## EXTRACTED INFORMATION
=== Section Start ===
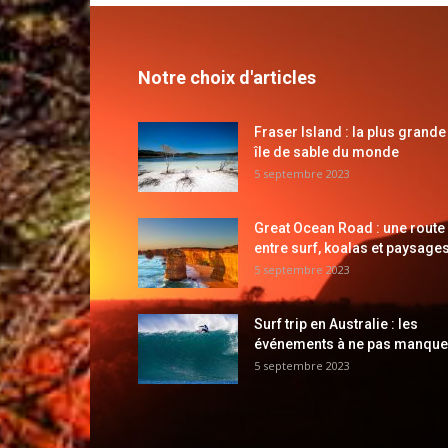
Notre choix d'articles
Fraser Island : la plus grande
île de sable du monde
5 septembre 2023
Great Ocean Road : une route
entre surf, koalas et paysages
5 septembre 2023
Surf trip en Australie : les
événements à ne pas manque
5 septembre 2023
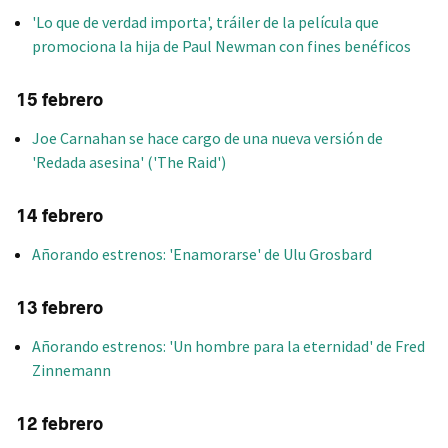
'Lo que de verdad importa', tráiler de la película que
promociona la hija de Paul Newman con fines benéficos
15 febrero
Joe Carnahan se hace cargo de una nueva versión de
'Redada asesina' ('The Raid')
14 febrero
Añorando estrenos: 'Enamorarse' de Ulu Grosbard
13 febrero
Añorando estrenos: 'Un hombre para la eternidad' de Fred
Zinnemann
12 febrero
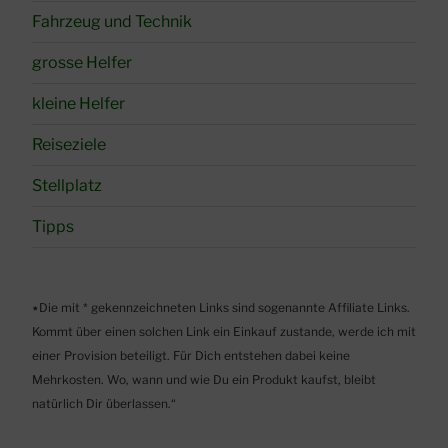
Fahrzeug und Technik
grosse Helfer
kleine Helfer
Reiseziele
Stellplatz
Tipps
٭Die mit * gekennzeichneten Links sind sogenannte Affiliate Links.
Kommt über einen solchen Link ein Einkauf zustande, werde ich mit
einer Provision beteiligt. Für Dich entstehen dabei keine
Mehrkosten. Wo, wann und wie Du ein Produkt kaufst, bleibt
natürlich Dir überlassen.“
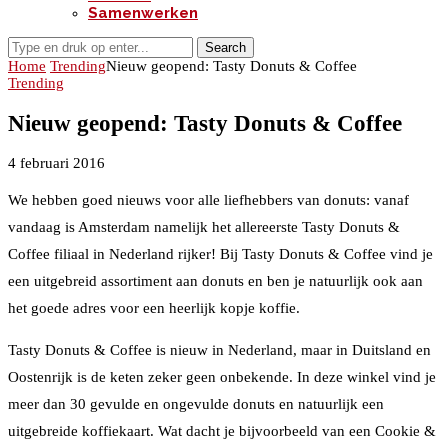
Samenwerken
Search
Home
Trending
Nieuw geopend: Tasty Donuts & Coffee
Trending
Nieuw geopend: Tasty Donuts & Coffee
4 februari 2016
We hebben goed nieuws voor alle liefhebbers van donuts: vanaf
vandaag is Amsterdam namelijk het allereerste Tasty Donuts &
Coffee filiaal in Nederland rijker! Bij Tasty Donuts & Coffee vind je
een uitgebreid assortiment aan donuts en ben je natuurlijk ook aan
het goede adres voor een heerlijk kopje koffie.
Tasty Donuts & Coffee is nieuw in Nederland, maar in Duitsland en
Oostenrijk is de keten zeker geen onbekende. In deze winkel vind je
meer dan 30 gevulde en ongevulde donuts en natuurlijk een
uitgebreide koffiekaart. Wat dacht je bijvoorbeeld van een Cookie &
=== Section End ===
=== Section Start ===
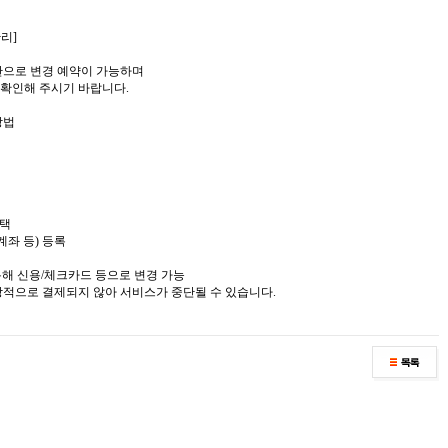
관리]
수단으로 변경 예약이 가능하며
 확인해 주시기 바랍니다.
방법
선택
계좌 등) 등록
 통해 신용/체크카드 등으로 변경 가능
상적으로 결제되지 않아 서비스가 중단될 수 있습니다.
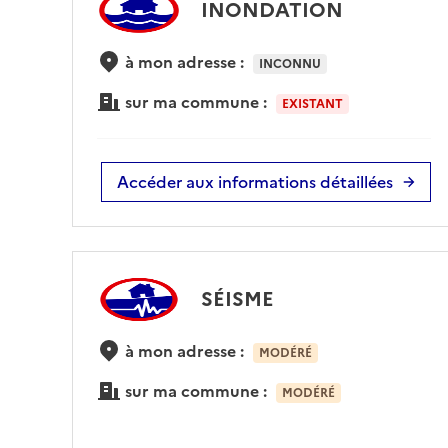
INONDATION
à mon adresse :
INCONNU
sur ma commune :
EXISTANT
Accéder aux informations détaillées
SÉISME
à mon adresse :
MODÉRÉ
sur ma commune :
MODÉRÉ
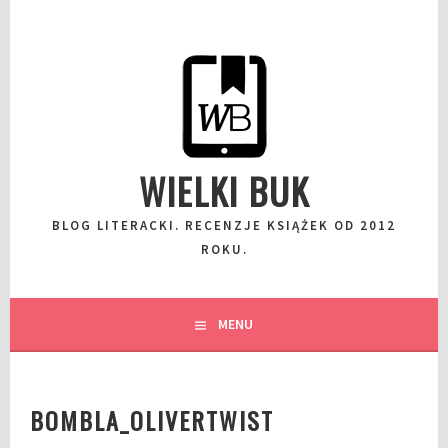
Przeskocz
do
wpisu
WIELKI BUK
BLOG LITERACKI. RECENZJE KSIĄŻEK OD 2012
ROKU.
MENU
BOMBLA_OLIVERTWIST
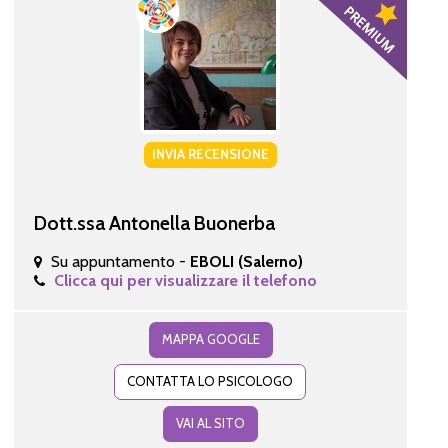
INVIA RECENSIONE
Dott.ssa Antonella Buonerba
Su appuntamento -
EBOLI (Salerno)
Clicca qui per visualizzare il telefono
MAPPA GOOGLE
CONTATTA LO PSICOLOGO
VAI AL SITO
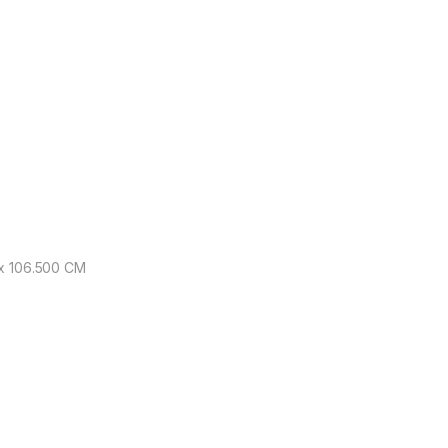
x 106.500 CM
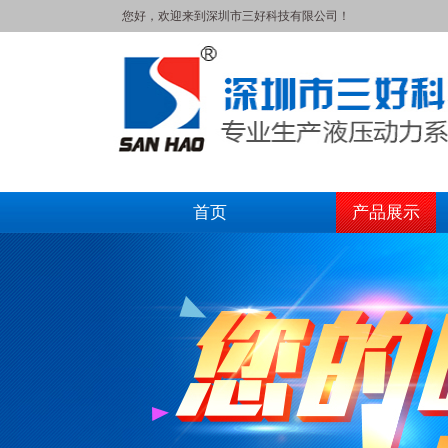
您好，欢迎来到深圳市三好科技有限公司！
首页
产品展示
=== Section End ===
=== Section Start ===
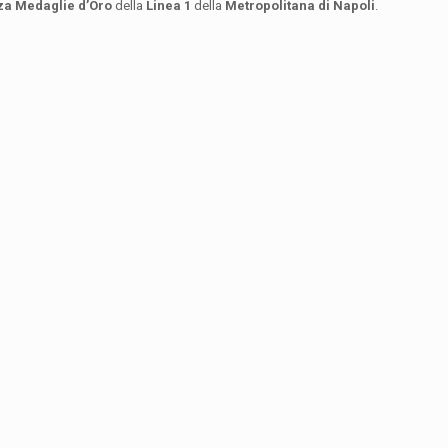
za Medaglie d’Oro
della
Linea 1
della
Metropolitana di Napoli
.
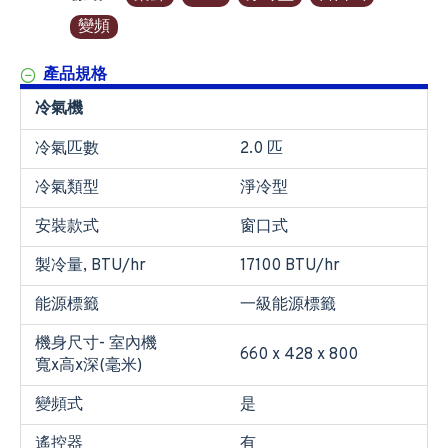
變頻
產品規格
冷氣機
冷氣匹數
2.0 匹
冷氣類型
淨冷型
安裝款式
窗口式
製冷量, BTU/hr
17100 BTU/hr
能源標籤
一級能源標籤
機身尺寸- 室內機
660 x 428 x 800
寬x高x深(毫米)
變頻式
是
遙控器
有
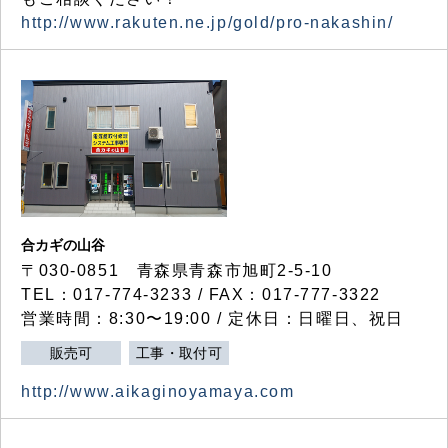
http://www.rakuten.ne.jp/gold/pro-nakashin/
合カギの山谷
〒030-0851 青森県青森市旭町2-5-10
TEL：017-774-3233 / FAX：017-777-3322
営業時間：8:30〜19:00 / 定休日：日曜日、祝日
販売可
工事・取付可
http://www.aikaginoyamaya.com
=== Section End ===
## WORK REQUIRED
Look above for the line with "kleine Helfer", then print it and each line after it down to and including the line with "het goede adres". Leave out the pictures and keep the wording exact.

## SOLUTION TO THE PROBLEM
kleine Helfer
Reiseziele
Stellplatz
Tipps
٭Die mit * gekennzeichneten Links sind sogenannte Affiliate Links.
Kommt über einen solchen Link ein Einkauf zustande, werde ich mit
einer Provision beteiligt. Für Dich entstehen dabei keine
Mehrkosten. Wo, wann und wie Du ein Produkt kaufst, bleibt
natürlich Dir überlassen.“
Samenwerken
Search
Home
Trending
Nieuw geopend: Tasty Donuts & Coffee
Trending
Nieuw geopend: Tasty Donuts & Coffee
4 februari 2016
We hebben goed nieuws voor alle liefhebbers van donuts: vanaf
vandaag is Amsterdam namelijk het allereerste Tasty Donuts &
Coffee filiaal in Nederland rijker! Bij Tasty Donuts & Coffee vind je
een uitgebreid assortiment aan donuts en ben je natuurlijk ook aan
het goede adres voor een heerlijk kopje koffie.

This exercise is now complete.